So, the other y values because I am doing a prefix computation. This x 0 will be involved in all the computations, and the x 0 will surely give you a k. So, surely p will not come it will be either k or intermediately if you see at g, it will be g. So, the ys that you calculate at the end will be either g or k and it cannot be p. That is very important. Here the answer for that is that x 0 is k and x 0 is involved in all your computations right. Please note that x 0 is involved in all your computations. And so the y values will be surely not p as seen from this table. If you see one k, then all the things would be in k right.

So, unless you see an intermediate g, that we have also seen in the example that we have worked out. So, that is another important point that we need to take right. So, I will give you the circuitry for a carry look head adder in the next slide, but now you understand

how I can do carry look head addition in log n time correct. So, while a carry ripple adder takes n time right.

We will now give you the; we will now look at the circuit for the carry look head adder is it clear or you able to follow right. So, much funda is there in building such adders right. Many of the books say that you can do know the constant the carry will be computed in constant time, and they assume an n input gate, n input gate beyond is not possible right. I cannot have a suppose I have 128 adder bit adder I cannot have a 128 bit gate right. It is practically impossible right. So, this is this is the way we analyze a circuit, this is something different and so I just want to tell that point right. There is lot of.
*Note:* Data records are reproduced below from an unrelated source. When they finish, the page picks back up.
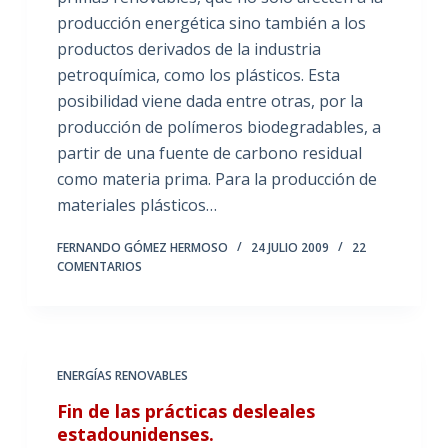
producción energética sino también a los
productos derivados de la industria
petroquímica, como los plásticos. Esta
posibilidad viene dada entre otras, por la
producción de polímeros biodegradables, a
partir de una fuente de carbono residual
como materia prima. Para la producción de
materiales plásticos…
FERNANDO GÓMEZ HERMOSO
24 JULIO 2009
22
COMENTARIOS
ENERGÍAS RENOVABLES
Fin de las prácticas desleales
estadounidenses.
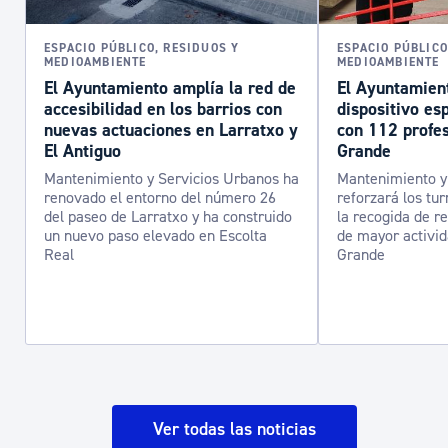
ESPACIO PÚBLICO, RESIDUOS Y
ESPACIO PÚBLICO
MEDIOAMBIENTE
MEDIOAMBIENTE
El Ayuntamiento amplía la red de
El Ayuntamien
accesibilidad en los barrios con
dispositivo es
nuevas actuaciones en Larratxo y
con 112 profe
El Antiguo
Grande
Mantenimiento y Servicios Urbanos ha
Mantenimiento y
renovado el entorno del número 26
reforzará los tur
del paseo de Larratxo y ha construido
la recogida de r
un nuevo paso elevado en Escolta
de mayor activi
Real
Grande
Ver todas las noticias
So, you also would be dreaming why did I do this you know discrete mathematics. So, this is where it helps in designing circuit is.

One simple point that I could give you are able to follow this.

(Refer Slide Time: 17:45)



So, this is a computation. So, I do y 0 y 1 y 2 till y n. And it is this star is associative and hence I can do prefix computation, that is what I am trying to tell you in this slide. So, the way we will look at is the first thing when the a s come here a 0 to a 8 right, when the a comes here what we do is that we generate the kill propagate or we first get the kill propagate or generate bit, that takes constant time. And that we give it into the parallel prefix circuit right and the parallel prefix circuit will give you the y values; it will give you the y values. So, I give the x values to the bits come in, I give the x values the

parallel prefix circuit will give you the y values. So, here also there is an example 0 1 means it is propagate, 1 0 is propagate 1 1 is 1 1 is generate, you know 1 0 is propagate 1 1 is generate 0 0 is kill 1 1 is generate 0 1 is propagate right and nothing more here and of course, the first c 0 is kill.

Now, I give it to the circuit. So, kill propagate will give me kill. So, kill will give me kill, kill propagate will give me kill, kill generate gives me generate, generate propagate will give me a generate, generate gives me generate kill gives me kill, kill generate gives me generate, generate propagate gives me generate. So, the y values are basically output from this parallel prefix circuit from the y values I immediately get the carry as one and basically generate the sum bits. Immediately I could generate the sum bits. So, in this case I am getting you know kill, kill as the carry right. So, y 0 is kill, kill means the carry is 0 0 0 1 0 XOR 0 XOR 1 is 1, here my carry is kill again. So, 0 XOR 0 XOR 1 is 1. So, this is a sum bits if you see here.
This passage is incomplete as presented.